Two main types of events are distinguished: programmable events and non-programmable events. Programmable events can be programmed and edited in the event editor, and their occurrence times depend on the local process clocks or the global clock. Non-programmable events, on the other hand, cannot be programmed in the event editor and do not occur because of a specific time, but due to other circumstances such as:

* Message receive events: Triggered when a message arrives at a recipient process
* Protocol schedule events (alarms): Triggered by a timer set by a protocol, e.g. for retransmission timeouts
* Random events: Such as random process crashes based on configured crash probability

### Protocols

A simulation also consists of the application of protocols. It has already been mentioned that a process can take on the roles of servers and/or clients. For each server and client role, the associated protocol must also be specified. A protocol defines how a client and a server send messages, and how they react when a message arrives. A protocol also determines what data is contained in a message. A process only processes a received message if it understands the respective protocol.

In Figure 1.2, 3 processes are shown. Process 1 supports protocol "A" on the server side and protocol "B" on the client side. Process 2 supports protocol "A" on the client side and Process 3 supports protocol "B" on the server side. This means that Process 1 can communicate with Process 2 via protocol "A" and with Process 3 via protocol "B". Processes 2 and 3 are incompatible with each other and cannot process messages received from each other.

Clients cannot communicate with clients, and servers cannot communicate with servers. For communication, at least one client and one server are always required. However, this restriction can be circumvented by having processes support a given protocol on both the server and client sides (see Broadcast Protocol later).
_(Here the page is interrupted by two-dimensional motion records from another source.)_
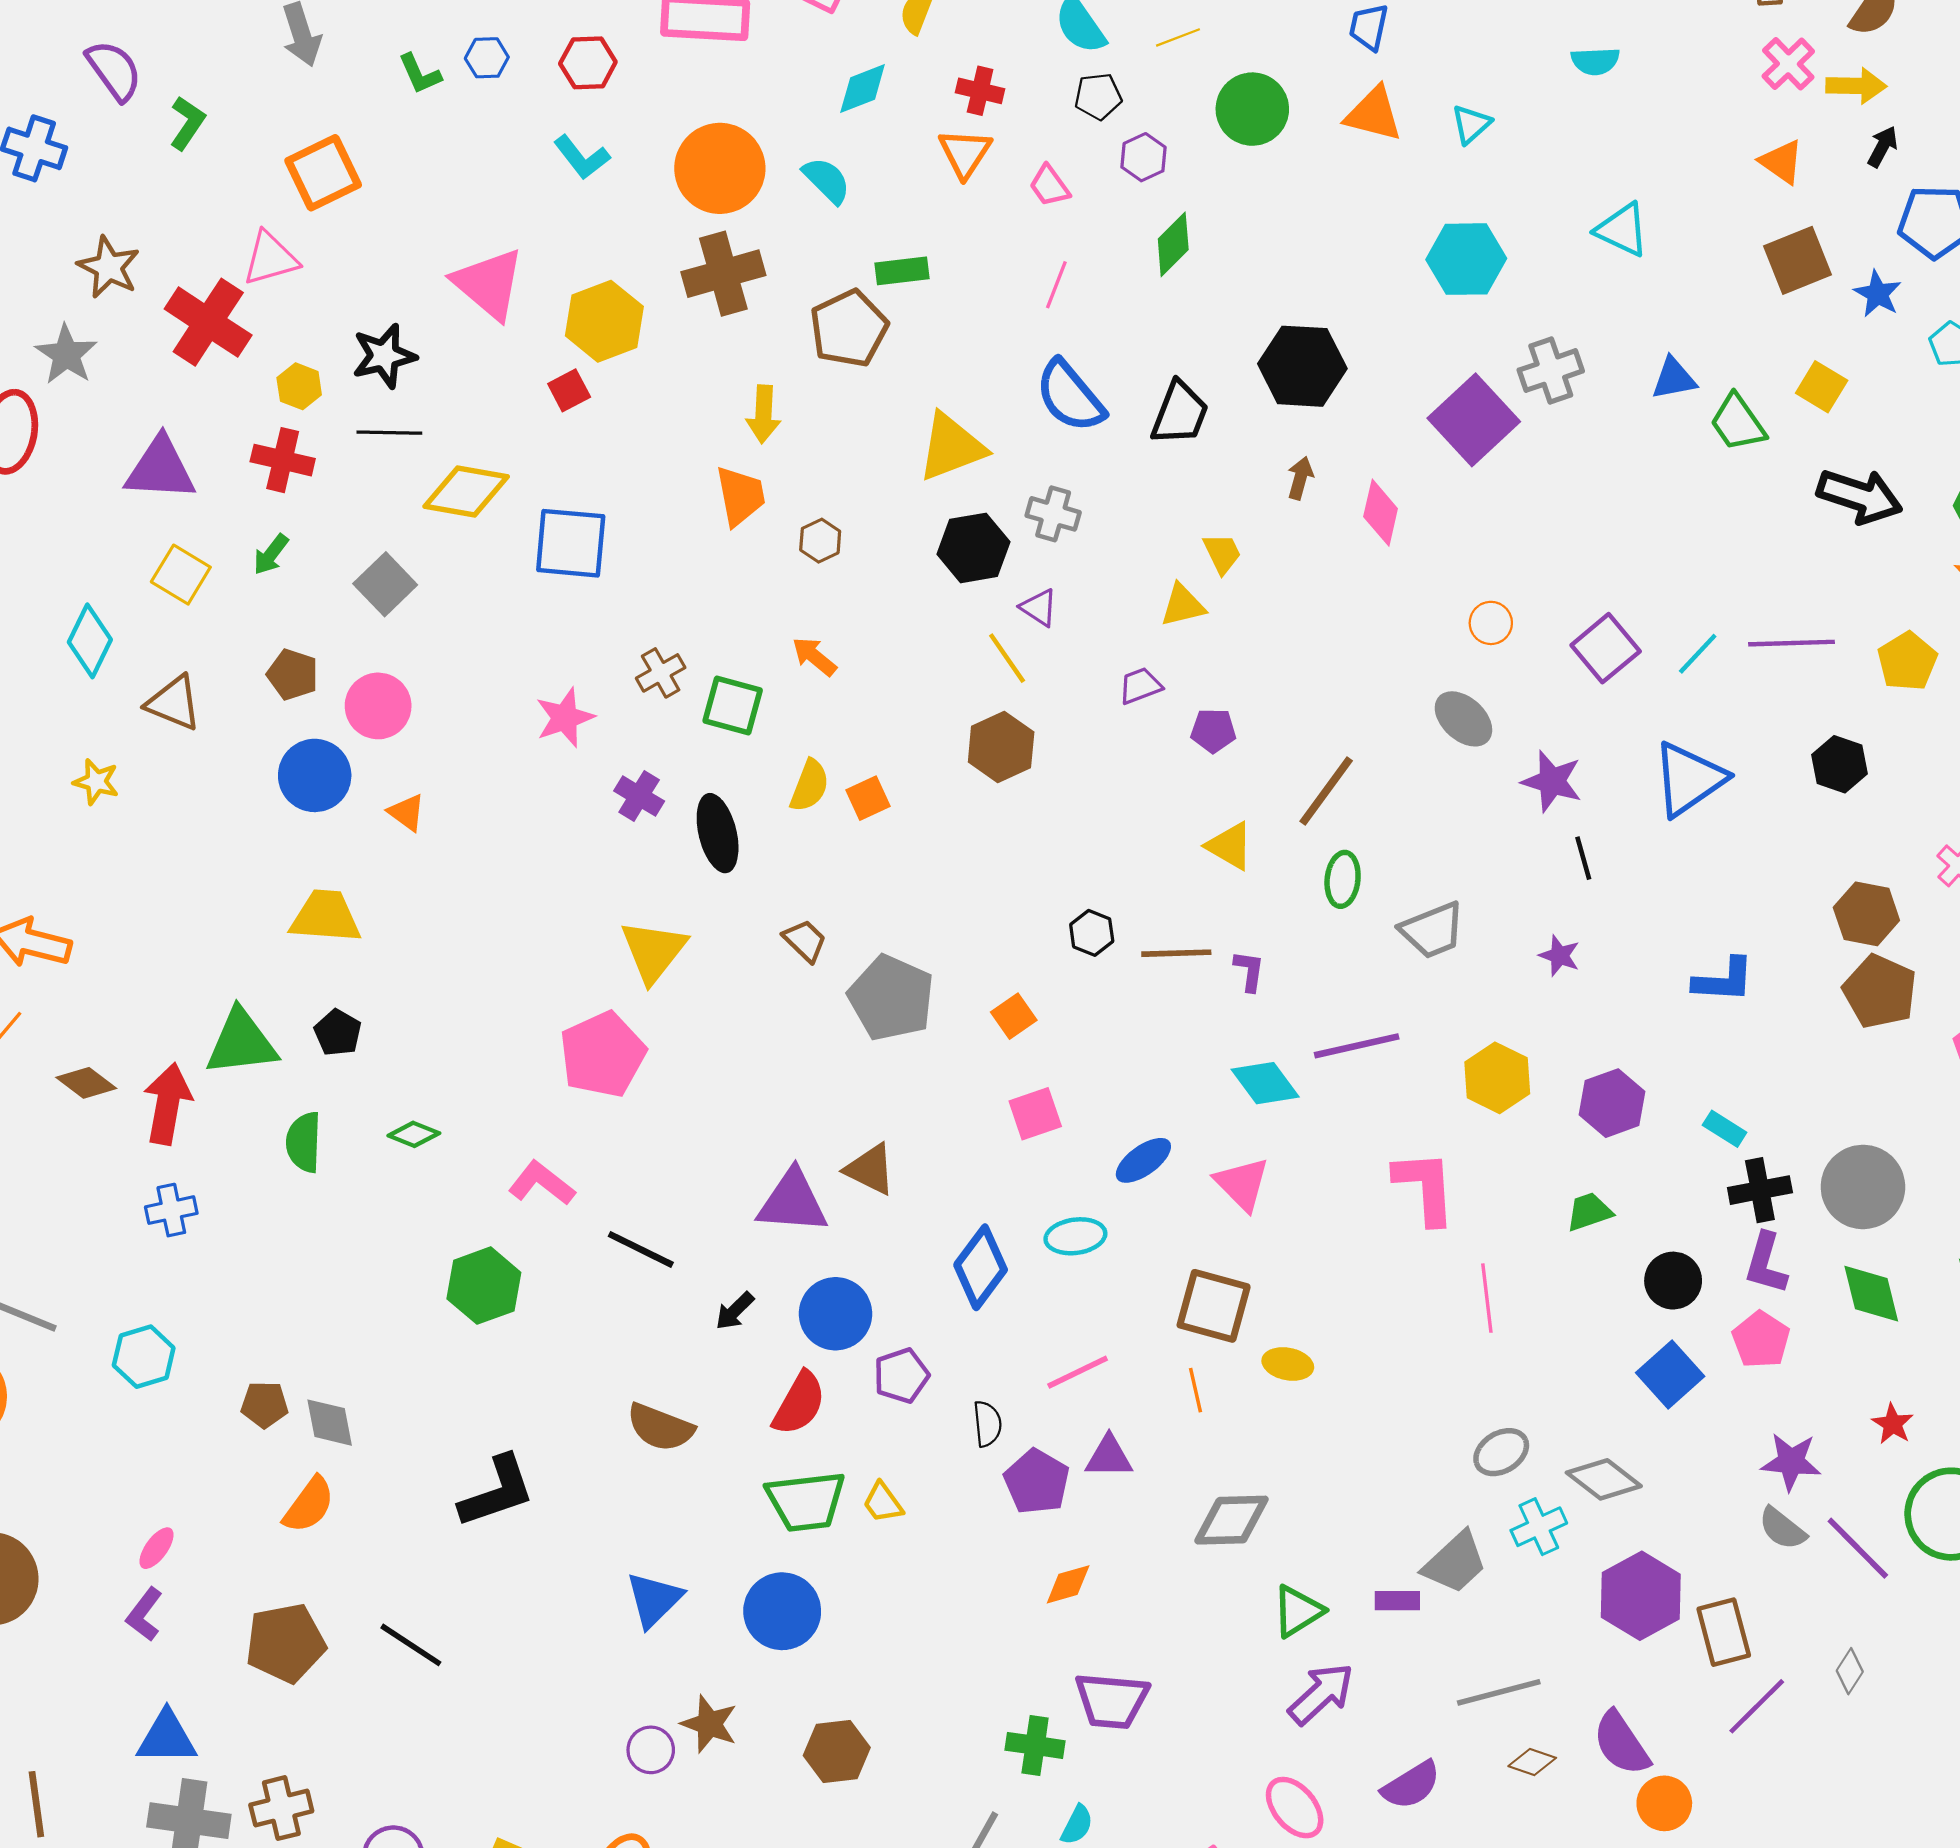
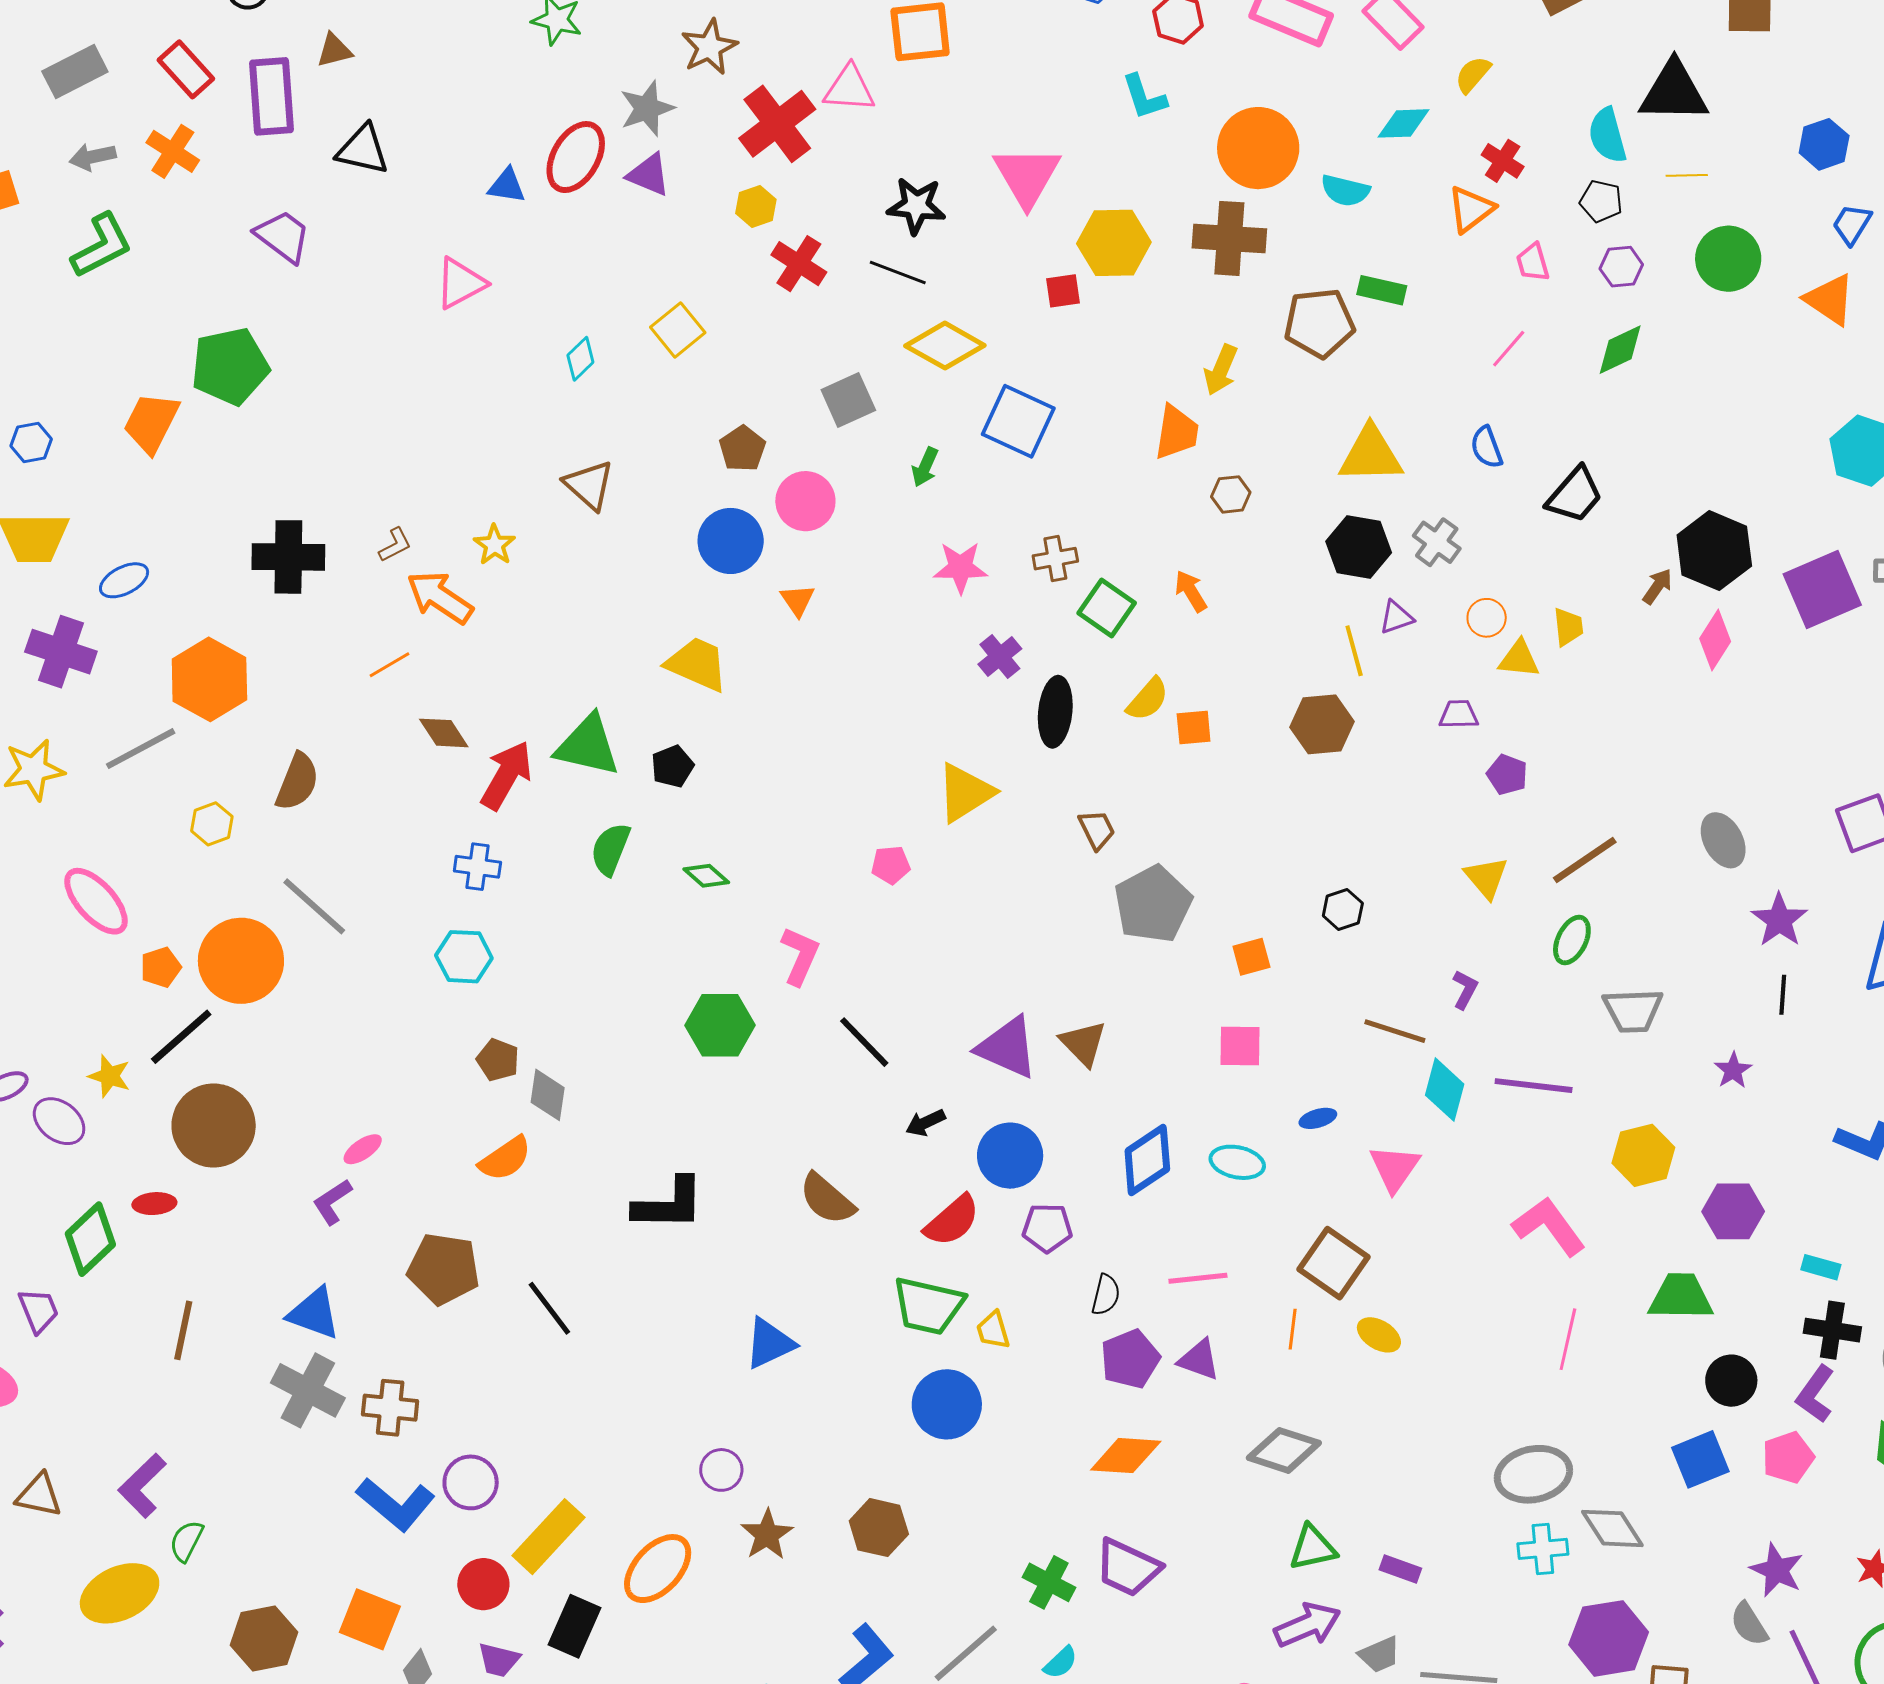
cyan semicircle: (827, 180) -> (1345, 190), turned 129
black hexagon: (1302, 366) -> (1714, 551), moved
yellow hexagon: (299, 386) -> (756, 206), moved
blue semicircle: (1070, 396) -> (1487, 447), size x0.6
purple triangle: (160, 469) -> (649, 175), moved, size x0.7
green arrow: (271, 554) -> (925, 467), moved, turned -33
purple triangle: (1039, 608) -> (1396, 617), turned 48
orange circle: (1491, 623) -> (1487, 618), moved
cyan diamond: (90, 641) -> (580, 359), size x0.7
brown triangle: (174, 703) -> (589, 485), moved
yellow star: (96, 782) -> (494, 545), moved
brown line: (1176, 953) -> (1395, 1031), moved
pink pentagon: (603, 1054) -> (891, 865), size x0.5
cyan diamond: (1265, 1083) -> (1445, 1090), turned 32
cyan rectangle: (1725, 1129) -> (1821, 1267), turned -36
blue ellipse: (1143, 1160) -> (1318, 1118), size x0.7
pink L-shape: (542, 1183) -> (800, 956), turned 56
pink L-shape: (1425, 1187) -> (1549, 1226), turned -52
green trapezoid: (1589, 1212) -> (1681, 1297), size x1.5
cyan hexagon: (144, 1357) -> (464, 957), moved
gray ellipse: (1501, 1452) -> (1533, 1474), size x1.5
gray trapezoid: (1455, 1563) -> (1379, 1655), moved, size x0.7
orange diamond: (1068, 1584) -> (1126, 1456), size x1.5
blue circle: (782, 1611) -> (947, 1404), moved
brown star: (709, 1724) -> (767, 1535), moved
## Graphical User Interface (GUI)

### Simple Mode

=> ./distributed-systems-simulator/ds-sim-screenshot2.png Screenshot: The simulator showing the settings dialog. The visualization area displays process bars with message lines between them. The settings window allows configuring simulation parameters like number of processes, simulation duration, clock drift, message loss probability, and more.

The simulator requires JDK 21 and can be started with the command `java -jar target/ds-sim-VERSION.jar`

The simulator then presents itself with a main window. To create a new simulation, select "New Simulation" from the "File" menu, after which the settings window for the new simulation appears. The individual options will be discussed in more detail later, and for now, only the default settings will be used.

By default, the simulator starts in "simple mode". There is also an "expert mode", which will be discussed later.

### The Menu Bar

In the File menu, you can create new simulations or close the currently open simulation. New simulations open by default in a new tab. However, you can also open or close new simulation windows that have their own tabs. Each tab contains a simulation that is completely independent from the others. This allows any number of simulations to be run in parallel. The menu items "Open", "Save" and "Save As" are used for loading and saving simulations.

Through the Edit menu, users can access the simulation settings, which will be discussed in more detail later. This menu also lists all participating processes for editing. If the user selects a process there, the corresponding process editor opens. The Simulator menu offers the same options as the toolbar, which is described in the next section.

Some menu items are only accessible when a simulation has already been created or loaded in the current window.

### The Toolbar

The toolbar is located at the top left of the simulator. The toolbar contains the functions most frequently needed by users. The toolbar offers four different functions:

* Reset simulation: can only be activated when the simulation has been paused or has finished
* Repeat simulation: cannot be activated if the simulation has not yet been started
* Pause simulation: can only be activated when the simulation is currently running
* Start simulation: can only be activated when the simulation is not currently running and has not yet finished

### The Visualization

The graphical simulation visualization is located in the center right. The X-axis shows the time in milliseconds, and all participating processes are listed on the Y-axis. The demo simulation ends after exactly 15 seconds. The visualization shows processes (with PIDs 1, 2, and 3), each with its own horizontal black bar. On these process bars, users can read the respective local process time. The vertical red line represents the global simulation time.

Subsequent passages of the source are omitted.